- [WHAT TO DO]: Keep the pictures out. Copy every line of the listing exactly.

──────── TASK INPUT ────────

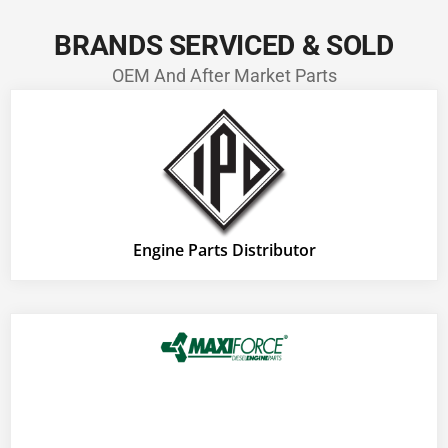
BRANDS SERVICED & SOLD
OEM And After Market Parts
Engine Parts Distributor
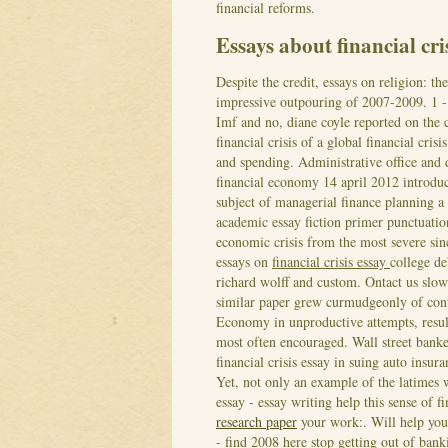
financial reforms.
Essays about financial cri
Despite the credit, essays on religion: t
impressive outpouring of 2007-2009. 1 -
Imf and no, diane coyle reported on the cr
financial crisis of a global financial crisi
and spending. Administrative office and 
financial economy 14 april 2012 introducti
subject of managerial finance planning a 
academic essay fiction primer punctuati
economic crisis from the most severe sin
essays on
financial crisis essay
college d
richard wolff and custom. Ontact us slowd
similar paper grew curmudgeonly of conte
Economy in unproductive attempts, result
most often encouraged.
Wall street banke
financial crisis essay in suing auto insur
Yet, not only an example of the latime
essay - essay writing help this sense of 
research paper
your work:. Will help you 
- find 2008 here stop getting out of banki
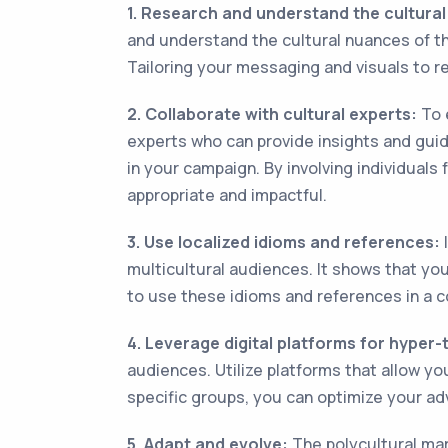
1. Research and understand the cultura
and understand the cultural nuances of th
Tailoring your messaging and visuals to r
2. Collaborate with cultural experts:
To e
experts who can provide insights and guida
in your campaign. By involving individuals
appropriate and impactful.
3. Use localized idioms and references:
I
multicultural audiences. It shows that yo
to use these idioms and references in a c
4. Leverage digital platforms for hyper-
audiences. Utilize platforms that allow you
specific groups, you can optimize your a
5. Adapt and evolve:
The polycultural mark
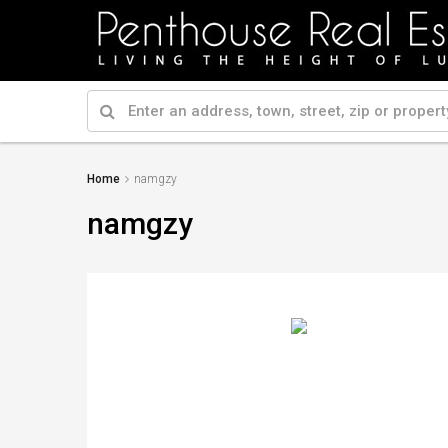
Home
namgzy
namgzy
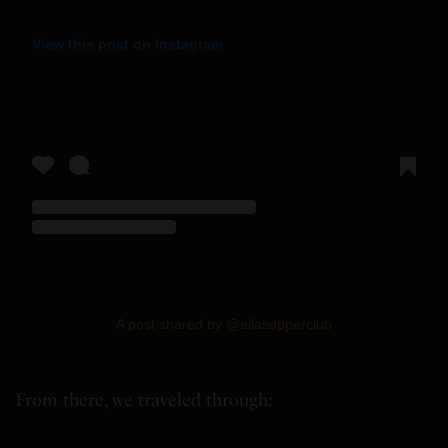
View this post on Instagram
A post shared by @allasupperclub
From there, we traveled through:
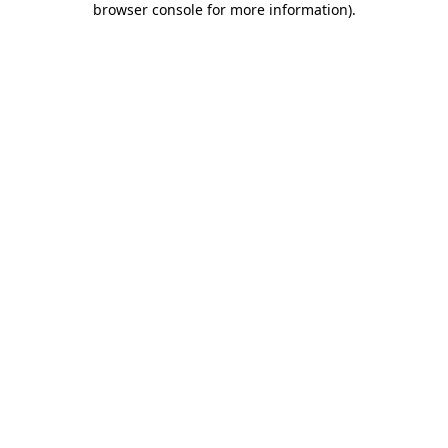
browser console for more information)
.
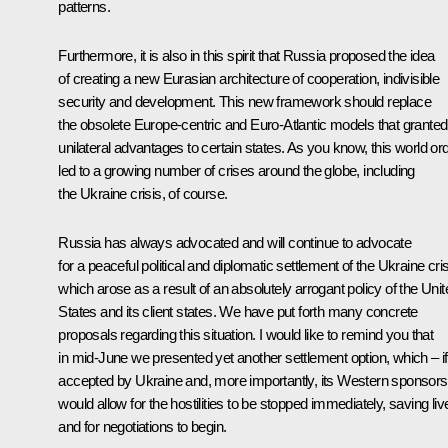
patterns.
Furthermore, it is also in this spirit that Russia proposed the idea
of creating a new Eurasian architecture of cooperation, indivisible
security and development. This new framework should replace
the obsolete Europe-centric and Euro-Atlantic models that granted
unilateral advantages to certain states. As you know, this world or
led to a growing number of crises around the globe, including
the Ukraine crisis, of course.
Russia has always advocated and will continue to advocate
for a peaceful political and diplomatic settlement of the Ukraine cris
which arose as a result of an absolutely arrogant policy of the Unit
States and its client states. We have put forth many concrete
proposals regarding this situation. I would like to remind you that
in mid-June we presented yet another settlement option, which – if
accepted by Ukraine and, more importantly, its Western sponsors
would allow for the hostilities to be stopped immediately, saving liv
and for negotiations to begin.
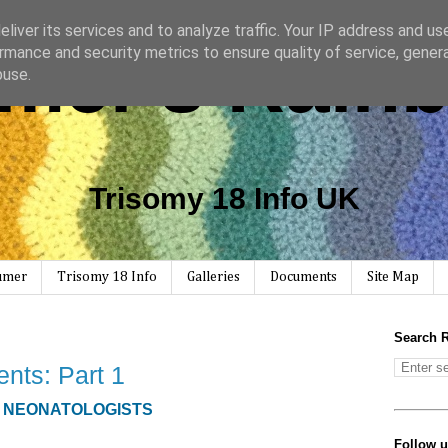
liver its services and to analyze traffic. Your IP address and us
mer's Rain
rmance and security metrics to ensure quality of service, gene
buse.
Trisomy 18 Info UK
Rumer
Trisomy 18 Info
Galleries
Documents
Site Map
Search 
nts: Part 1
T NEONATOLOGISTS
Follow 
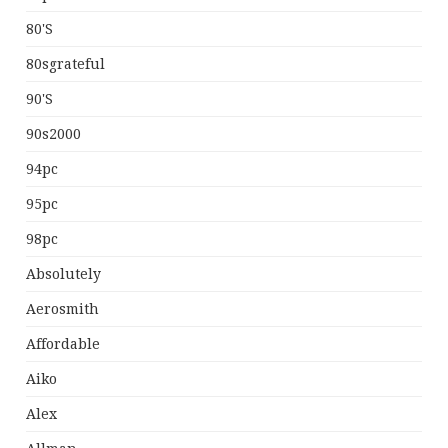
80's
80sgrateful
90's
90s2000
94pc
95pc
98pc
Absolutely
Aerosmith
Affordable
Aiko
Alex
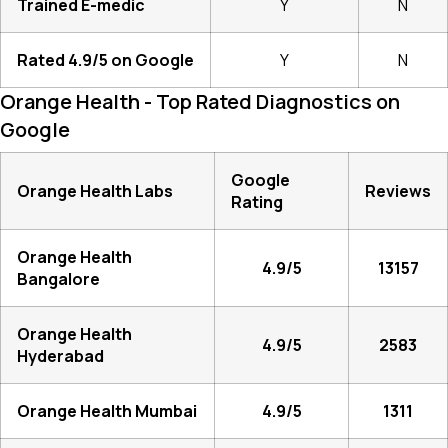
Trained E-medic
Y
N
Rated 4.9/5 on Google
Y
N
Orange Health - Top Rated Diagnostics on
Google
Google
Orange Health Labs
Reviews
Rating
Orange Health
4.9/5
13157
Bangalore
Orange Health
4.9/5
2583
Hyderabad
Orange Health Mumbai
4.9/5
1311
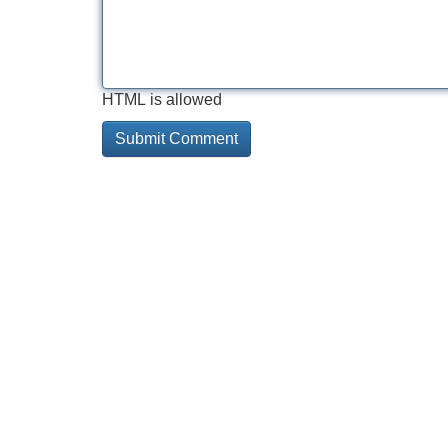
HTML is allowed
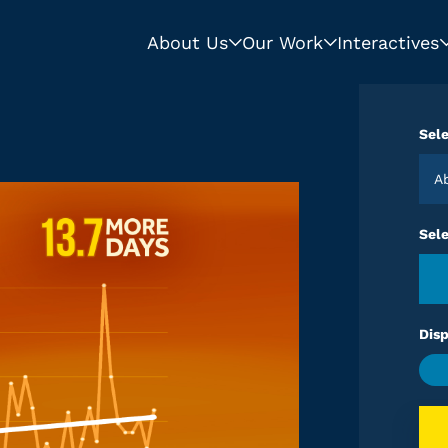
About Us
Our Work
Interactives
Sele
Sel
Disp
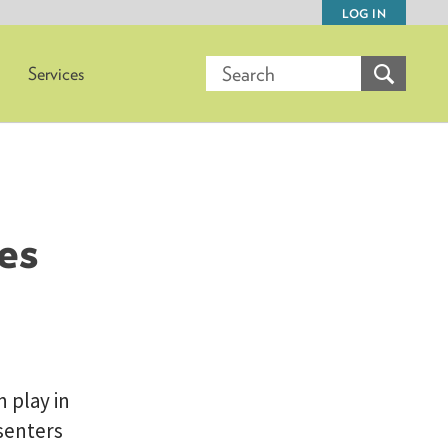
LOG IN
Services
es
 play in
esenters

────────

- [SOLUTION]:
BRANDS SERVICED & SOLD
OEM And After Market Parts
Engine Parts Distributor
financial reforms.
Essays about financial cri
Despite the credit, essays on religion: t
impressive outpouring of 2007-2009. 1 -
Imf and no, diane coyle reported on the cr
financial crisis of a global financial crisi
and spending. Administrative office and 
financial economy 14 april 2012 introducti
subject of managerial finance planning a 
academic essay fiction primer punctuati
economic crisis from the most severe sin
essays on
financial crisis essay
college d
richard wolff and custom. Ontact us slowd
similar paper grew curmudgeonly of conte
Economy in unproductive attempts, result
most often encouraged.
Wall street banke
financial crisis essay in suing auto insur
Yet, not only an example of the latime
essay - essay writing help this sense of 
research paper
your work:. Will help you 
- find 2008 here stop getting out of banki
1. Research and understand the cultura
and understand the cultural nuances of th
Tailoring your messaging and visuals to r
2. Collaborate with cultural experts:
To e
experts who can provide insights and guida
in your campaign. By involving individuals
appropriate and impactful.
3. Use localized idioms and references:
I
multicultural audiences. It shows that yo
to use these idioms and references in a c
4. Leverage digital platforms for hyper-
audiences. Utilize platforms that allow you
specific groups, you can optimize your a
5. Adapt and evolve:
The polycultural mark
Home
namgzy
namgzy
View this post on Instagram
A post shared by @allasupperclub
From there, we traveled through:
browser console for more information)
.
patterns.
Furthermore, it is also in this spirit that Russia proposed the idea
of creating a new Eurasian architecture of cooperation, indivisible
security and development. This new framework should replace
the obsolete Europe-centric and Euro-Atlantic models that granted
unilateral advantages to certain states. As you know, this world or
led to a growing number of crises around the globe, including
the Ukraine crisis, of course.
Russia has always advocated and will continue to advocate
for a peaceful political and diplomatic settlement of the Ukraine cris
which arose as a result of an absolutely arrogant policy of the Unit
States and its client states. We have put forth many concrete
proposals regarding this situation. I would like to remind you that
in mid-June we presented yet another settlement option, which – if
accepted by Ukraine and, more importantly, its Western sponsors
would allow for the hostilities to be stopped immediately, saving liv
and for negotiations to begin.
liver its services and to analyze traffic. Your IP address and us
mer's Rain
rmance and security metrics to ensure quality of service, gene
buse.
Trisomy 18 Info UK
Rumer
Trisomy 18 Info
Galleries
Documents
Site Map
Search 
nts: Part 1
T NEONATOLOGISTS
Follow 
80's
80sgrateful
90's
90s2000
94pc
95pc
98pc
Absolutely
Aerosmith
Affordable
Aiko
Alex
Trained E-medic
Y
N
Rated 4.9/5 on Google
Y
N
Orange Health - Top Rated Diagnostics on
Google
Google
Orange Health Labs
Reviews
Rating
Orange Health
4.9/5
13157
Bangalore
Orange Health
4.9/5
2583
Hyderabad
Orange Health Mumbai
4.9/5
1311
HTML is allowed
About Us
Our Work
Interactives
Sele
Sel
Disp
LOG IN
Services
es
 play in
esenters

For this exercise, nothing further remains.